=== Section Start ===

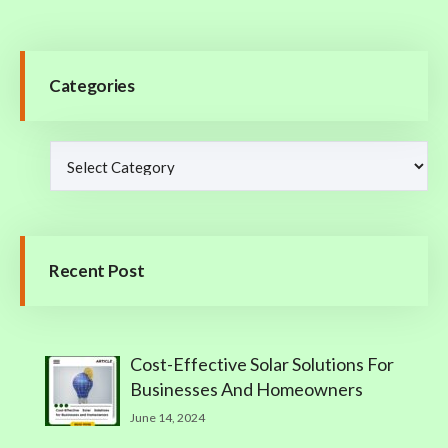
Categories
Recent Post
Cost-Effective Solar Solutions For
Businesses And Homeowners
June 14, 2024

=== Section End ===

**DIRECTIONS**
Each entry must be retyped word for word, with every image omitted.

**TASK RESPONSE**
Categories
Recent Post
Cost-Effective Solar Solutions For
Businesses And Homeowners
June 14, 2024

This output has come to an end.